Please repeat exactly the line containing "Politique de confidentialité – Traitements web" and each line after it in the records below, through the last.

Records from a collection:
.....

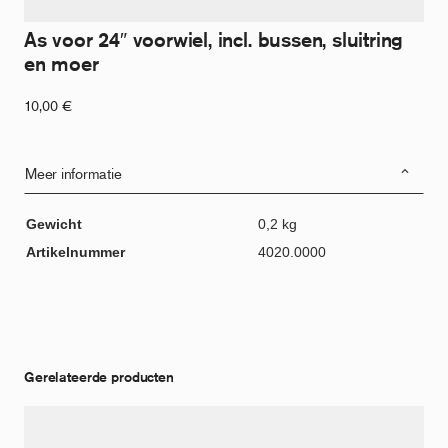
As voor 24″ voorwiel, incl. bussen, sluitring
en moer
10,00
€
Meer informatie
Gewicht
0,2 kg
Artikelnummer
4020.0000
Gerelateerde producten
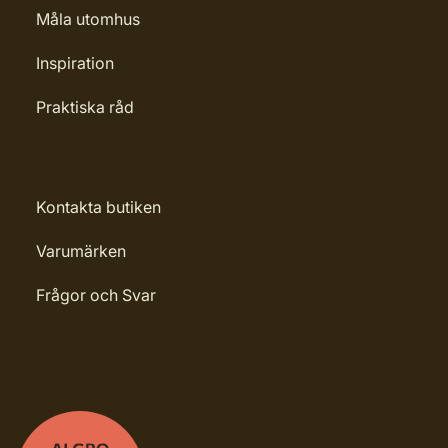
Måla utomhus
Inspiration
Praktiska råd
Kontakta butiken
Varumärken
Frågor och Svar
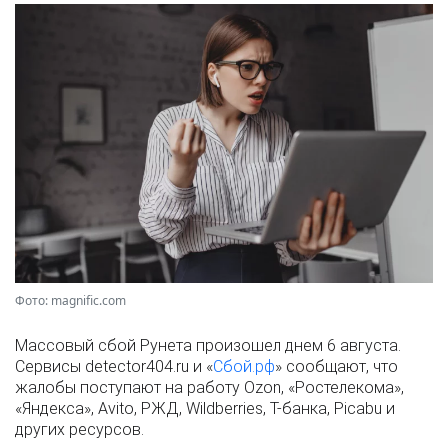
Фото: magnific.com
Массовый сбой Рунета произошел днем 6 августа.
Сервисы detector404.ru и «
Сбой.рф
» сообщают, что
жалобы поступают на работу Ozon, «Ростелекома»,
«Яндекса», Avito, РЖД, Wildberries, Т-банка, Picabu и
других ресурсов.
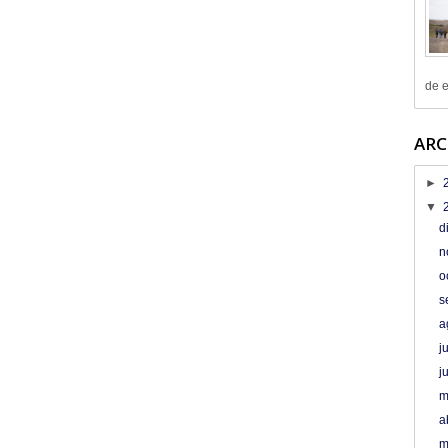
de e
ARC
►
▼
d
n
o
s
a
j
j
m
a
m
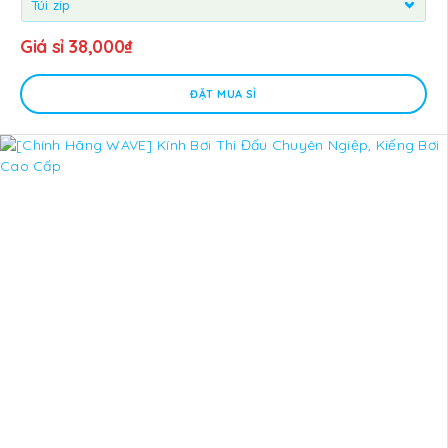
Giá sỉ
38,000
₫
ĐẶT MUA SỈ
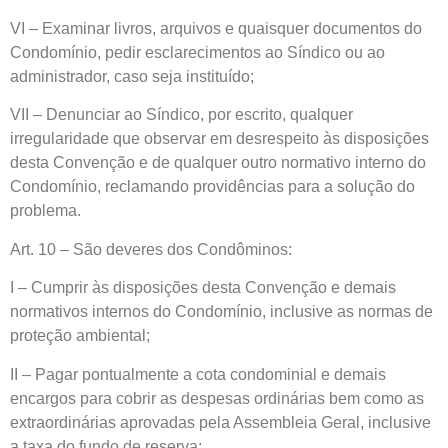
VI – Examinar livros, arquivos e quaisquer documentos do
Condomínio, pedir esclarecimentos ao Síndico ou ao
administrador, caso seja instituído;
VII – Denunciar ao Síndico, por escrito, qualquer
irregularidade que observar em desrespeito às disposições
desta Convenção e de qualquer outro normativo interno do
Condomínio, reclamando providências para a solução do
problema.
Art. 10 – São deveres dos Condôminos:
I – Cumprir às disposições desta Convenção e demais
normativos internos do Condomínio, inclusive as normas de
proteção ambiental;
II – Pagar pontualmente a cota condominial e demais
encargos para cobrir as despesas ordinárias bem como as
extraordinárias aprovadas pela Assembleia Geral, inclusive
a taxa do fundo de reserva;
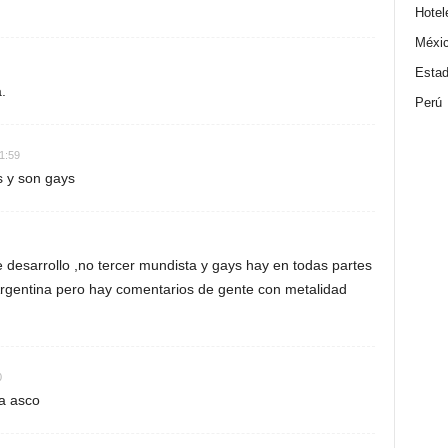
Hotel
Méxi
Estad
.
Perú
11:59
s y son gays
e desarrollo ,no tercer mundista y gays hay en todas partes
rgentina pero hay comentarios de gente con metalidad
0
a asco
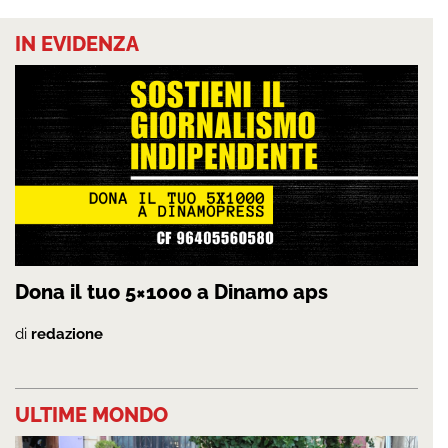
IN EVIDENZA
Dona il tuo 5×1000 a Dinamo aps
di
redazione
ULTIME MONDO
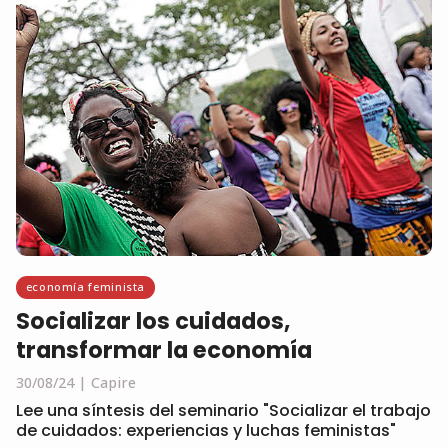
economía feminista
Socializar los cuidados,
transformar la economía
30/08/24
Capire
Lee una síntesis del seminario "Socializar el trabajo
de cuidados: experiencias y luchas feministas"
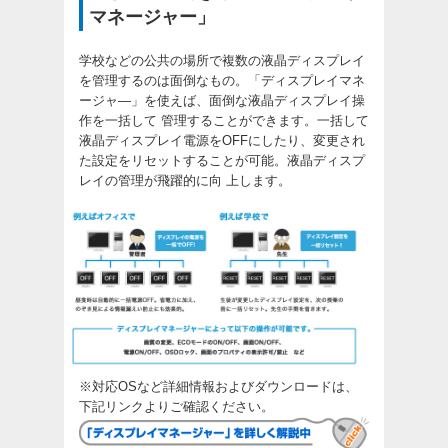
マネージャー」
学校などの公共の場所で複数の液晶ディスプレイ
を管理するのは面倒なもの。「ディスプレイマネ
ージャ—」を使えば、面倒な液晶ディスプレイ操
作を一括して 管理することができます。一括して
液晶ディスプレイ電源をOFFにしたり、変更され
た設定をリセットすることが可能。液晶ディスプ
レイの管理が飛躍的に向 上します。
※対応OSなど詳細情報およびダウンロードは、
下記リンクよりご確認ください。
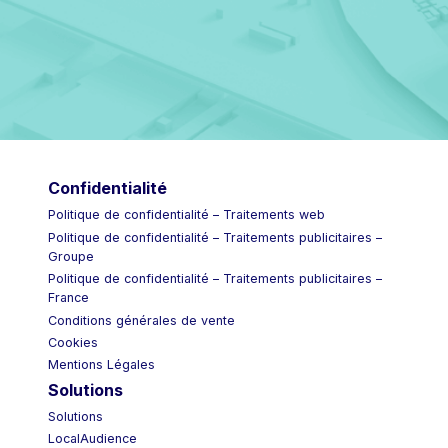
Confidentialité
Politique de confidentialité – Traitements web
Politique de confidentialité – Traitements publicitaires –
Groupe
Politique de confidentialité – Traitements publicitaires –
France
Conditions générales de vente
Cookies
Mentions Légales
Solutions
Solutions
LocalAudience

.....

* Problem solution *
Politique de confidentialité – Traitements web
Politique de confidentialité – Traitements publicitaires –
Groupe
Politique de confidentialité – Traitements publicitaires –
France
Conditions générales de vente
Cookies
Mentions Légales
Solutions
Solutions
LocalAudience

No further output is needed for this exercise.